The actual testing process varies.
Typically, upon selection and after the archer has finished competition, a "doping control officer" and/or chaperone notifies the archer of their selection for testing. After notification, archers typically makes arrangements to have their equipment secured, may take part in the awards ceremony and may take care of other obligations within reason before being tested. The chaperone stays with the archer and monitors what the archers eats and drinks until they reach the interview stage of the process. Doping control stations maybe on site or a short drive away.
The testing location can range from an interview in a tent or car, to a dedicated set of rooms. Testing consists of an interview, sampling of breath and a urine sample. The urine sample can be takes in a clinic toilet, restroom or a port a let, all under the supervision of the doping control officer or medical professional. (Volunteer chaperones are not involved with the confidential portions of the process.) For archery, breath and urine are the typical tests. Blood is rarely if ever drawn for testing. The testing of the sample typically takes several weeks.

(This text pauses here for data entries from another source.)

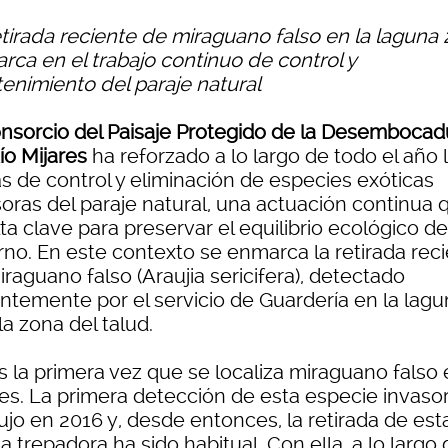
etirada reciente de miraguano falso en la laguna 
rca en el trabajo continuo de control y
enimiento del paraje natural
nsorcio del Paisaje Protegido de la Desembocad
ío Mijares
ha reforzado a lo largo de todo el año 
as de control y eliminación de especies exóticas
soras del paraje natural, una actuación continua 
ta clave para preservar el equilibrio ecológico de
rno. En este contexto se enmarca la retirada rec
raguano falso (Araujia sericifera), detectado
entemente por el servicio de Guardería en la lagu
la zona del talud.
s la primera vez que se localiza miraguano falso 
res. La primera detección de esta especie invaso
ujo en 2016 y, desde entonces, la retirada de est
a trepadora ha sido habitual. Con ella, a lo largo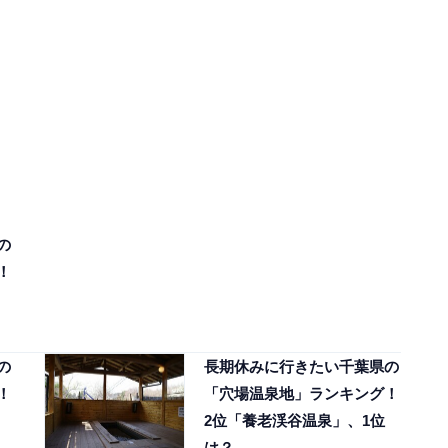
の
！
の
長期休みに行きたい千葉県の
！
「穴場温泉地」ランキング！
2位「養老渓谷温泉」、1位
は？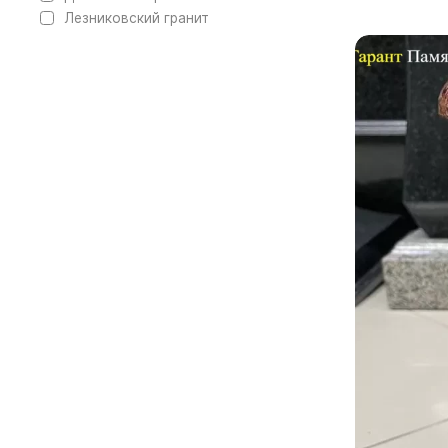
Лезниковский гранит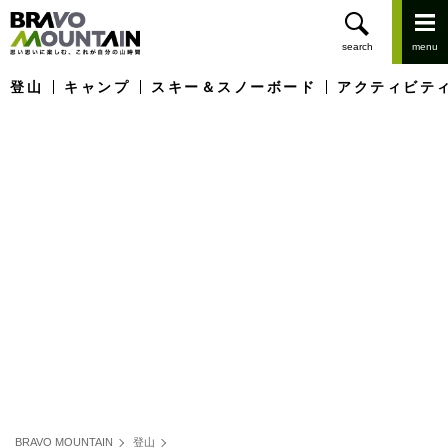
登山
キャンプ
スキー＆スノーボード
アクティビテ
BRAVO MOUNTAIN
登山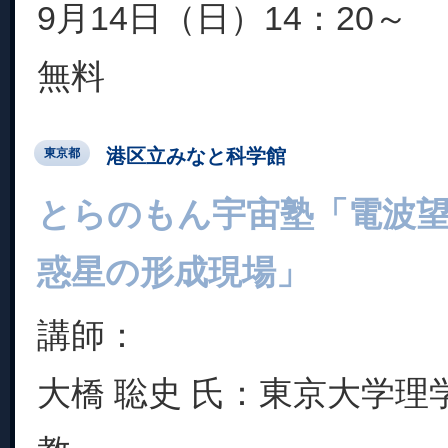
9月14日（日）14：20～
無料
港区立みなと科学館
東京都
とらのもん宇宙塾「電波
惑星の形成現場」
講師：
大橋 聡史 氏：東京大学理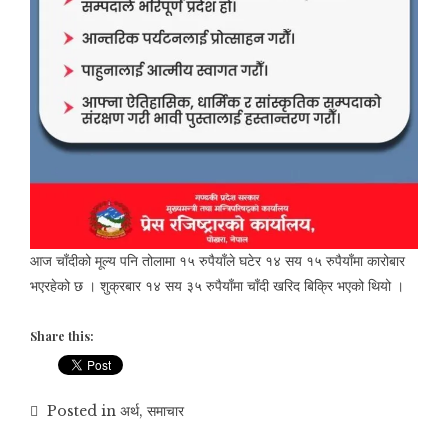
आज चाँदीको मूल्य पनि तोलामा १५ रुपैयाँले घटेर १४ सय १५ रुपैयाँमा कारोबार
भएरहेको छ । शुक्रबार १४ सय ३५ रुपैयाँमा चाँदी खरिद बिक्रि भएको थियो ।
Share this:
Posted in
अर्थ
,
समाचार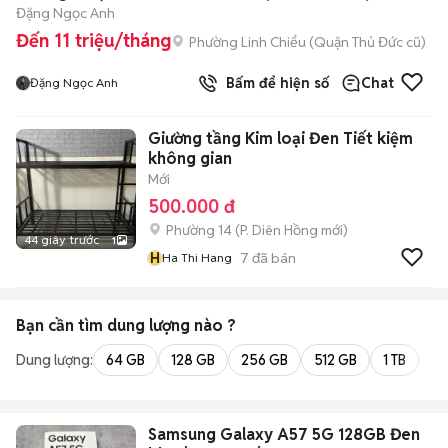
Đặng Ngọc Anh
Đến 11 triệu/tháng
Phường Linh Chiểu (Quận Thủ Đức cũ)
Bấm để hiện số
Chat
Đặng Ngọc Anh
Giường tầng Kim loại Đen Tiết kiệm
không gian
Mới
500.000 đ
Phường 14
(
P. Diên Hồng
mới)
44 giây trước
1
H
7
đã bán
Ha Thi Hang
Bạn cần tìm
dung lượng
nào ?
Dung lượng:
64 GB
128 GB
256 GB
512 GB
1 TB
2 
Samsung Galaxy A57 5G 128GB Đen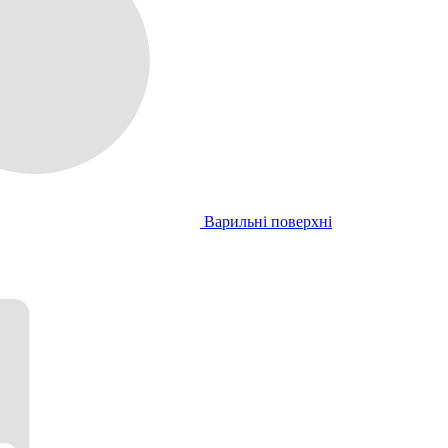
Варильні поверхні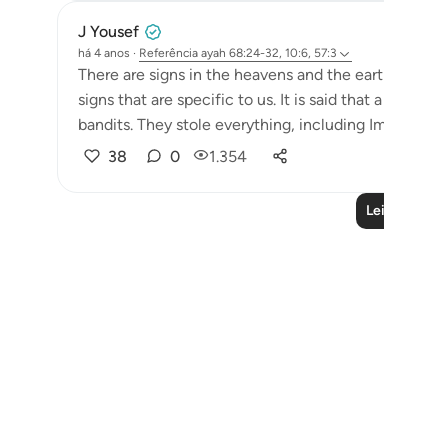
J Yousef
há 4 anos
·
Referência
ayah 68:24-32, 10:6, 57:3
There are signs in the heavens and the earth so t
signs that are specific to us. It is said that a car
bandits. They stole everything, including Imam al-Gh
38
0
1.354
Leia mais liç
Notes
placeholders
close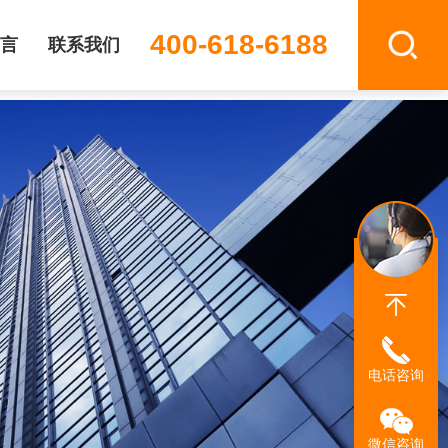
400-618-6188
言
联系我们
电话咨询
微信咨询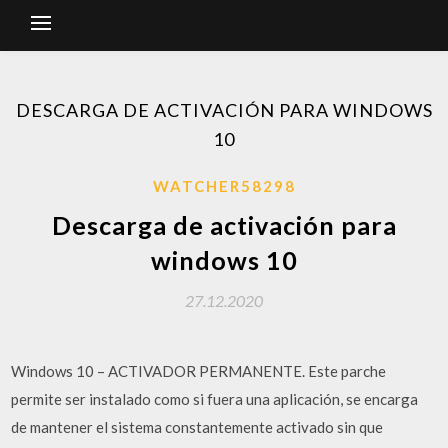
DESCARGA DE ACTIVACIÓN PARA WINDOWS
10
WATCHER58298
Descarga de activación para
windows 10
27.12.2020
Windows 10 – ACTIVADOR PERMANENTE. Este parche
permite ser instalado como si fuera una aplicación, se encarga
de mantener el sistema constantemente activado sin que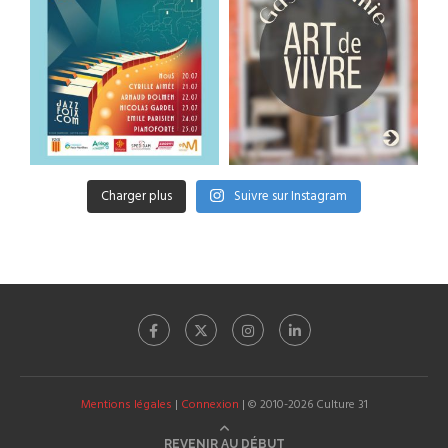
Charger plus
Suivre sur Instagram
Mentions légales
|
Connexion
| © 2010-2026 Culture 31
REVENIR AU DÉBUT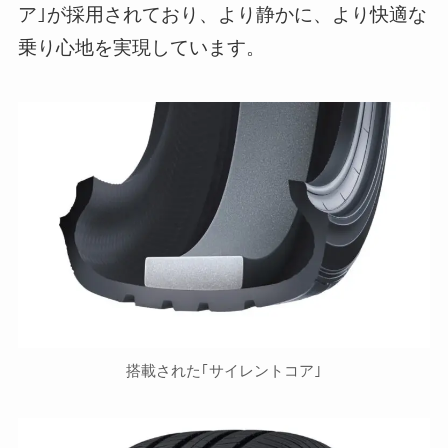
ア｣が採用されており、より静かに、より快適な
乗り心地を実現しています。
搭載された｢サイレントコア｣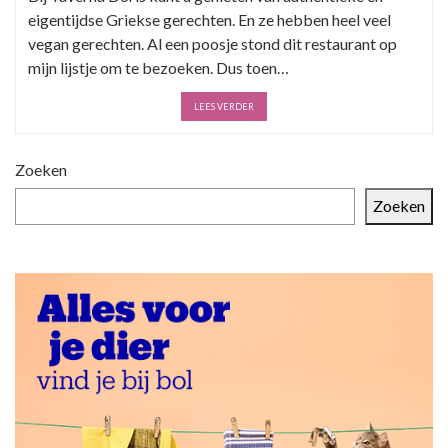
eigentijdse Griekse gerechten. En ze hebben heel veel
vegan gerechten. Al een poosje stond dit restaurant op
mijn lijstje om te bezoeken. Dus toen…
LEES VERDER
Zoeken
Zoeken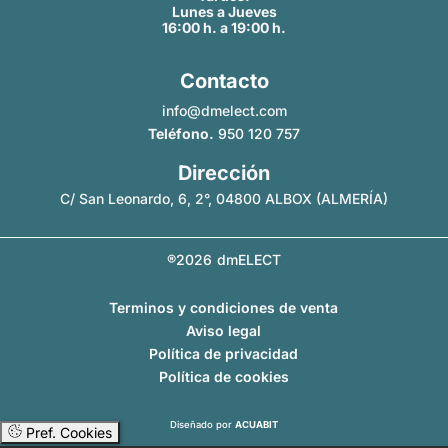
Lunes a Jueves
16:00 h. a 19:00 h.
Contacto
info@dmelect.com
Teléfono.
950 120 757
Dirección
C/ San Leonardo, 6, 2°, 04800 ALBOX (ALMERÍA)
®2026
dmELECT
Terminos y condiciones de venta
Aviso legal
Política de privacidad
Política de cookies
Diseñado por
ACUABIT
Pref. Cookies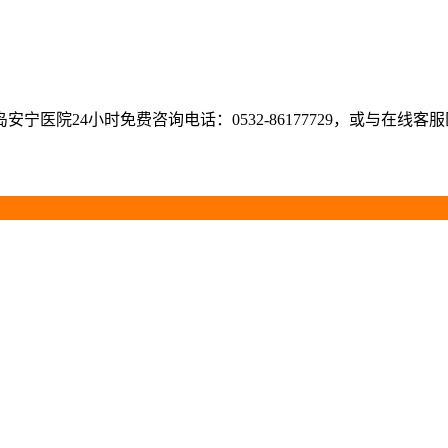
医院24小时免费咨询电话：0532-86177729，或与在线客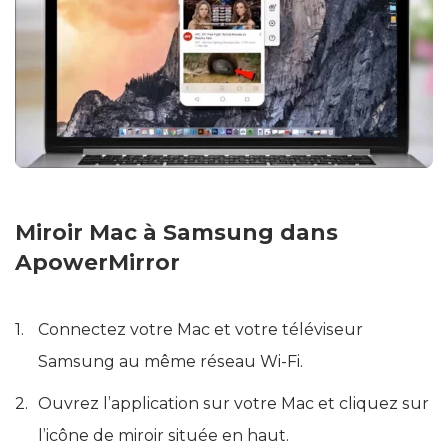
Miroir Mac à Samsung dans
ApowerMirror
Connectez votre Mac et votre téléviseur
Samsung au même réseau Wi-Fi.
Ouvrez l’application sur votre Mac et cliquez sur
l’icône de miroir située en haut.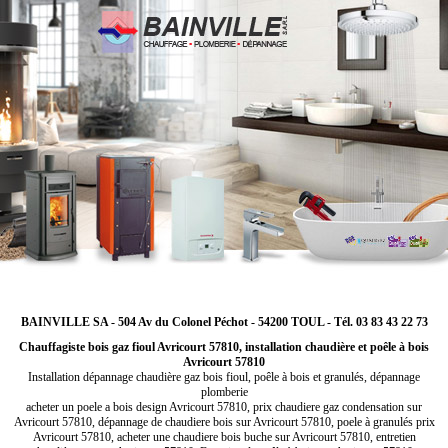
BAINVILLE SA - 504 Av du Colonel Péchot - 54200 TOUL - Tél. 03 83 43 22 73
Chauffagiste bois gaz fioul Avricourt 57810, installation chaudière et poêle à bois
Avricourt 57810
Installation dépannage chaudière gaz bois fioul, poêle à bois et granulés, dépannage
plomberie
acheter un poele a bois design Avricourt 57810, prix chaudiere gaz condensation sur
Avricourt 57810, dépannage de chaudiere bois sur Avricourt 57810, poele à granulés prix
Avricourt 57810, acheter une chaudiere bois buche sur Avricourt 57810, entretien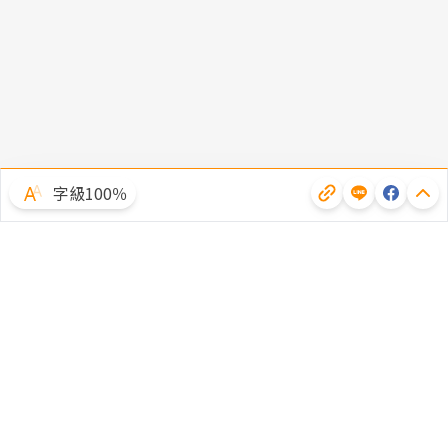
字級100％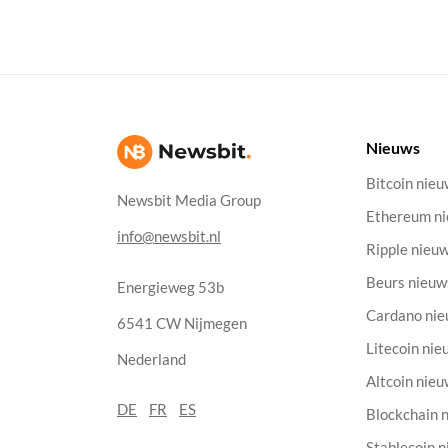
Nieuws
Bitcoin nie
Newsbit Media Group
Ethereum n
info@newsbit.nl
Ripple nieu
Beurs nieuw
Energieweg 53b
Cardano ni
6541 CW Nijmegen
Litecoin nie
Nederland
Altcoin nie
DE
FR
ES
Blockchain 
Stablecoin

Tip: The doping control station process can be lengthy. Plan your travel to account for delays of all kinds.
High ranking archers become part of the USADA testing pool and are required to provide information regarding location on an ongoing basis. Unannounced tests are then conducted at whatever location the archer might be at the time.
Archery enjoys a reputation as a very clean sport thanks to its rigorous testing program!